- _BRIEF_
Please copy the records below word for word, leaving out the pictures.

**********

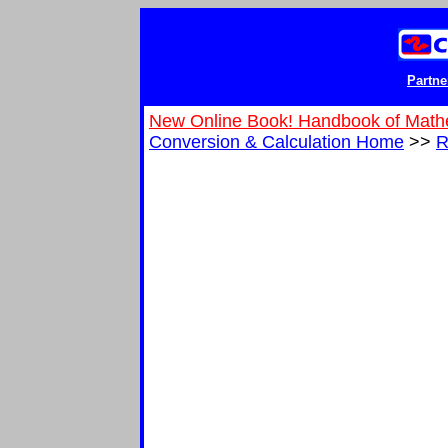
Partne
New Online Book! Handbook of Math
Conversion & Calculation Home
>>
R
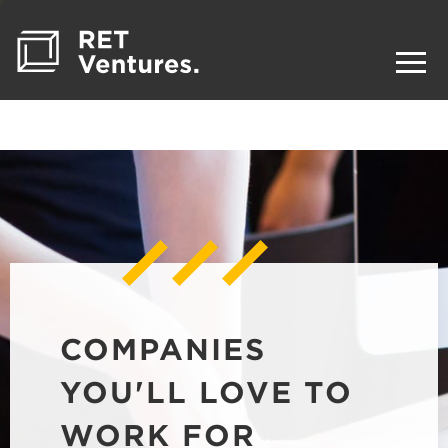
COMPANIES
YOU'LL LOVE TO
WORK FOR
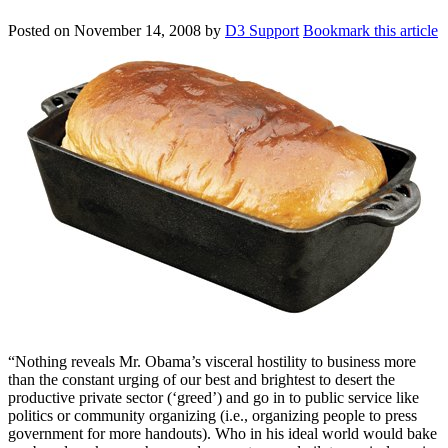
Posted on
November 14, 2008
by
D3 Support
Bookmark this article
“Nothing reveals Mr. Obama’s visceral hostility to business more
than the constant urging of our best and brightest to desert the
productive private sector (‘greed’) and go in to public service like
politics or community organizing (i.e., organizing people to press
government for more handouts). Who in his ideal world would bake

**********

- _SOLUTION FOR THIS PROBLEM_
Partne
New Online Book! Handbook of Math
Conversion & Calculation Home
>>
R
COMPANIES
YOU'LL LOVE TO
WORK FOR
Posted on
November 14, 2008
by
D3 Support
Bookmark this article
“Nothing reveals Mr. Obama’s visceral hostility to business more
than the constant urging of our best and brightest to desert the
productive private sector (‘greed’) and go in to public service like
politics or community organizing (i.e., organizing people to press
government for more handouts). Who in his ideal world would bake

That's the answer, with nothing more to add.